We finished our corn relatively quickly, a grin on both of our faces. Michael handed me a napkin and I took it gratefully as he took my finished corn and tray. I wiped my hands and my face, attempting to get off any excess margarine or uneaten corn kernels. Michael came back a few moments later, wiping his hands and face on a napkin as well.
"Let's go watch some kids ride the ponies." Michael said. I nodded. I grabbed the cart and began to push it, Michael following behind me. He then cleared his throat. I stopped and turned towards him. "On second thought, let's get going so I can work on my novel."
We walked out to the car, holding hands and pushing the cart through the dirt and the grass. Michael had let me pay, only because he realized he was broke. He let go of my hand and ran over to the car, pulling the keys out of his pocket. He then stuck the key into the lock and turned the key, unlocking the lock. The trunk opened and he pushed the door up as I stopped the cart at the bumper. Michael and I then loaded the pumpkins into the car, along with the caramel apples I bought Michael, mostly because he kept on eying them when we were in line.

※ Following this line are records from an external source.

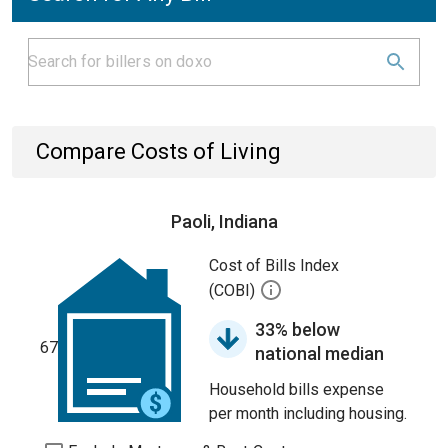
Compare Costs of Living
Paoli, Indiana
Cost of Bills Index
(COBI)
33% below
67
national median
Household bills expense
per month including housing.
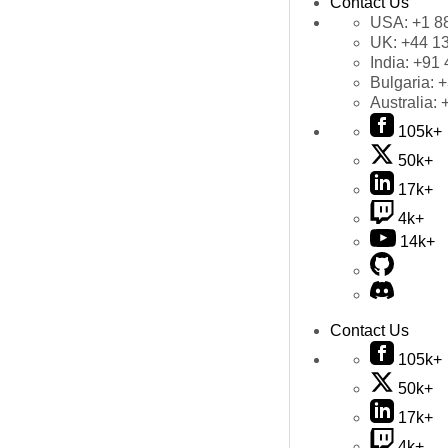
Contact Us
USA:
+1 8
UK:
+44 1
India:
+91 
Bulgaria:
+
Australia:
105k+
50k+
17k+
4k+
14k+
Contact Us
105k+
50k+
17k+
4k+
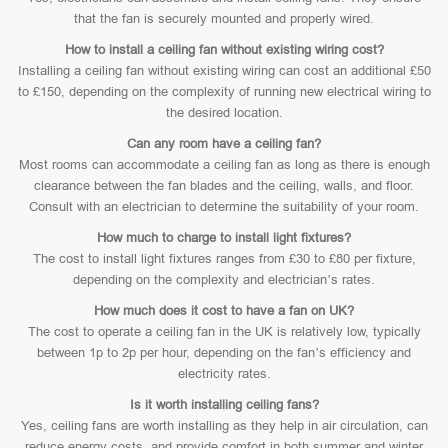
that the fan is securely mounted and properly wired.
How to install a ceiling fan without existing wiring cost?
Installing a ceiling fan without existing wiring can cost an additional £50
to £150, depending on the complexity of running new electrical wiring to
the desired location.
Can any room have a ceiling fan?
Most rooms can accommodate a ceiling fan as long as there is enough
clearance between the fan blades and the ceiling, walls, and floor.
Consult with an electrician to determine the suitability of your room.
How much to charge to install light fixtures?
The cost to install light fixtures ranges from £30 to £80 per fixture,
depending on the complexity and electrician’s rates.
How much does it cost to have a fan on UK?
The cost to operate a ceiling fan in the UK is relatively low, typically
between 1p to 2p per hour, depending on the fan’s efficiency and
electricity rates.
Is it worth installing ceiling fans?
Yes, ceiling fans are worth installing as they help in air circulation, can
reduce energy costs, and provide comfort in both summer and winter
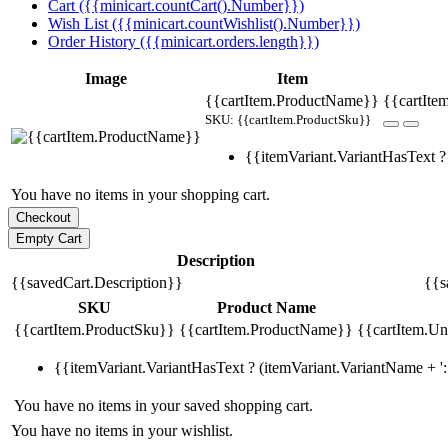
Cart ({{minicart.countCart().Number}})
Wish List ({{minicart.countWishlist().Number}})
Order History ({{minicart.orders.length}})
Image
Item
{{cartItem.ProductName}}
{{cartIte
SKU: {{cartItem.ProductSku}}
{{itemVariant.VariantHasText ? 
You have no items in your shopping cart.
Description
{{savedCart.Description}}
{{s
SKU
Product Name
{{cartItem.ProductSku}}
{{cartItem.ProductName}}
{{cartItem.Uni
{{itemVariant.VariantHasText ? (itemVariant.VariantName + ': 
You have no items in your saved shopping cart.
You have no items in your wishlist.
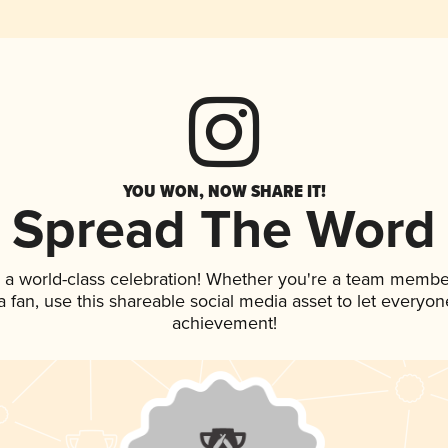
YOU WON, NOW SHARE IT!
Spread The Word
 a world-class celebration! Whether you're a team membe
 a fan, use this shareable social media asset to let everyo
achievement!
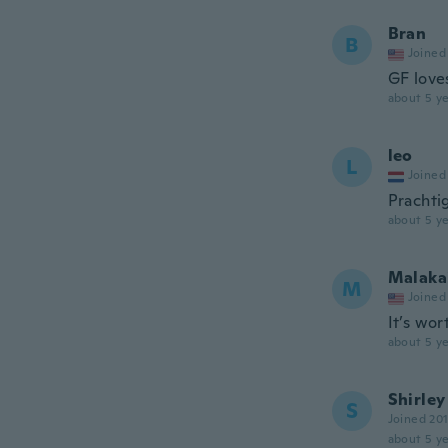
Bran
B
Joined
GF loves
about 5 ye
leo
L
Joined
Prachtig
about 5 ye
Malaka
M
Joined
It’s wo
about 5 ye
Shirley
S
Joined 20
about 5 ye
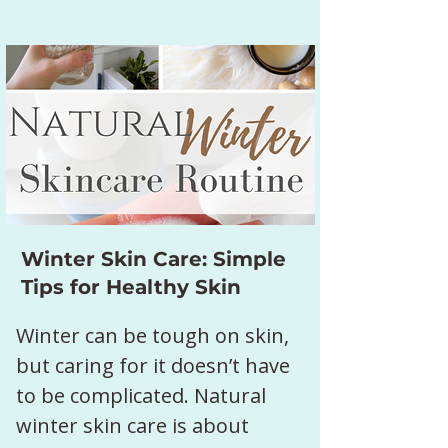
Winter Skin Care: Simple
Tips for Healthy Skin
Winter can be tough on skin, 
but caring for it doesn’t have 
to be complicated. Natural 
winter skin care is about 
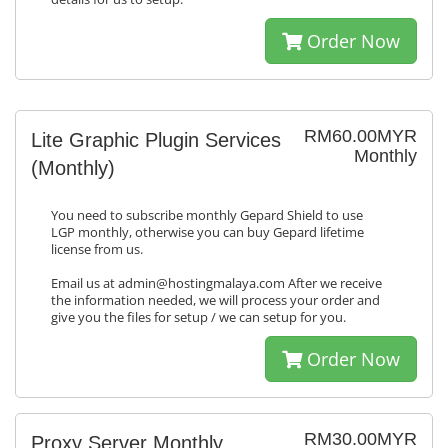
Order Now
RM60.00MYR
Lite Graphic Plugin Services
Monthly
(Monthly)
You need to subscribe monthly Gepard Shield to use
LGP monthly, otherwise you can buy Gepard lifetime
license from us.
Email us at admin@hostingmalaya.com After we receive
the information needed, we will process your order and
give you the files for setup / we can setup for you.
Order Now
RM30.00MYR
Proxy Server Monthly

Michael then tossed the keys to me as he took the empty cart back over to the corral. I caught the keys and closed the trunk, going over to the passenger side door. Unlocking the door, I opened it and sat down onto the seat, remembering to take the map off the seat first. I then put the key into the ignition and closed the door. Leaning over, I unlocked the driver's side and straightened back up. I placed the directions on top of the dashboard as Michael came back.

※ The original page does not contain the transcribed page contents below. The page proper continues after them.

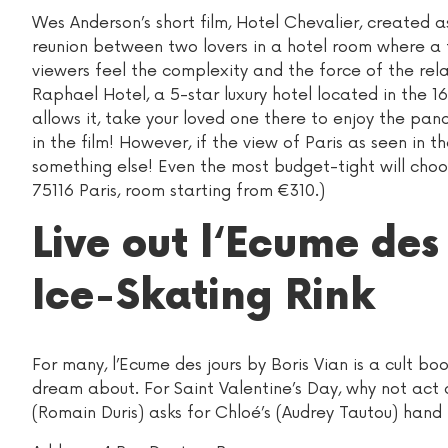
Wes Anderson’s short film, Hotel Chevalier, created a
reunion between two lovers in a hotel room where a fl
viewers feel the complexity and the force of the rela
Raphael Hotel, a 5-star luxury hotel located in the 16
allows it, take your loved one there to enjoy the pa
in the film! However, if the view of Paris as seen in th
something else! Even the most budget-tight will choo
75116 Paris, room starting from €310.)
Live out l‘Ecume des
Ice-Skating Rink
For many, l’Ecume des jours by Boris Vian is a cult bo
dream about. For Saint Valentine’s Day, why not act 
(Romain Duris) asks for Chloé’s (Audrey Tautou) hand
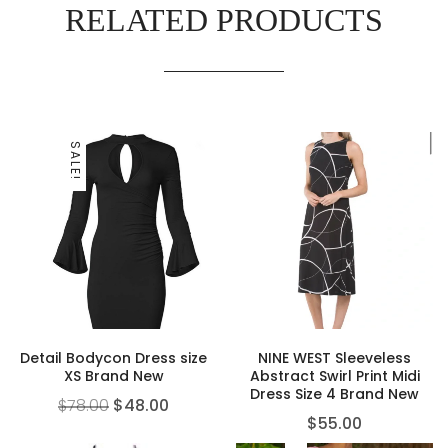
RELATED PRODUCTS
SALE!
Detail Bodycon Dress size
NINE WEST Sleeveless
XS Brand New
Abstract Swirl Print Midi
Dress Size 4 Brand New
$
78.00
$
48.00
$
55.00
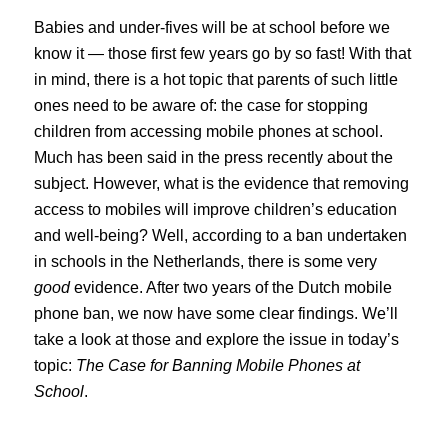
Babies and under-fives will be at school before we
know it — those first few years go by so fast! With that
in mind, there is a hot topic that parents of such little
ones need to be aware of: the case for stopping
children from accessing mobile phones at school.
Much has been said in the press recently about the
subject. However, what is the evidence that removing
access to mobiles will improve children’s education
and well-being? Well, according to a ban undertaken
in schools in the Netherlands, there is some very
good
evidence. After two years of the Dutch mobile
phone ban, we now have some clear findings. We’ll
take a look at those and explore the issue in today’s
topic:
The Case for Banning Mobile Phones at
School
.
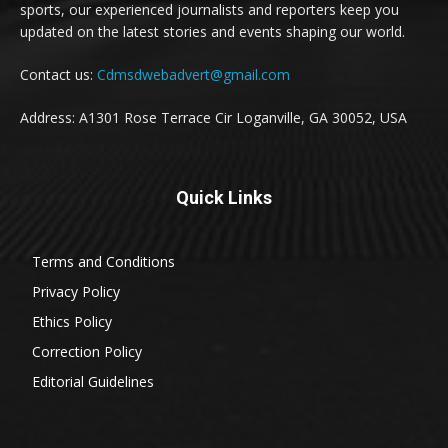
sports, our experienced journalists and reporters keep you
updated on the latest stories and events shaping our world.
Contact us:
Cdmsdwebadvert@gmail.com
Address: A1301 Rose Terrace Cir Loganville, GA 30052, USA
Quick Links
Terms and Conditions
Privacy Policy
Ethics Policy
Correction Policy
Editorial Guidelines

He opened his door quickly and hopped inside the car, shivering slightly. It was getting a lot chillier outside, and we were both glad Michael decided to leave when he did.

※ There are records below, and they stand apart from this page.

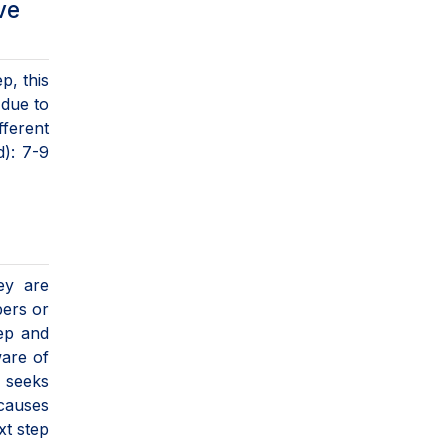
ve
p, this
 due to
fferent
d): 7-9
hey are
bers or
eep and
ware of
 seeks
 causes
xt step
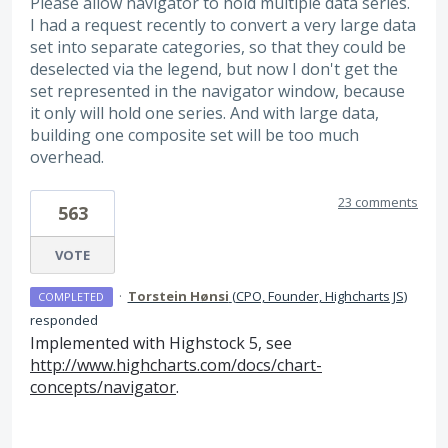
Please allow navigator to hold multiple data series.
I had a request recently to convert a very large data
set into separate categories, so that they could be
deselected via the legend, but now I don't get the
set represented in the navigator window, because
it only will hold one series. And with large data,
building one composite set will be too much
overhead.
23 comments
563
VOTE
·
Torstein Hønsi
(
CPO, Founder, Highcharts JS
)
COMPLETED
responded
Implemented with Highstock 5, see
http://www.highcharts.com/docs/chart-
concepts/navigator
.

"So. What did you think?" He asked, not starting the car. He turned to look at me with a knowing grin on his face.
"It was nice. Good." I replied nonchalantly.
"Would you go back again?" He prodded. I couldn't help but smile at his willingness.
"Probably." I replied. He leaned over and kissed me lightly on the lips. "Yeah. I think we should make it a ritual." I kissed him back softly.
"Good." Michael replied. He then turned back to the wheel and started the car, still smiling. "And, even if you hadn't said to make it a ritual, I was planning on it anyway."
I smiled as he backed out of the parking lot. I couldn't wait until next October.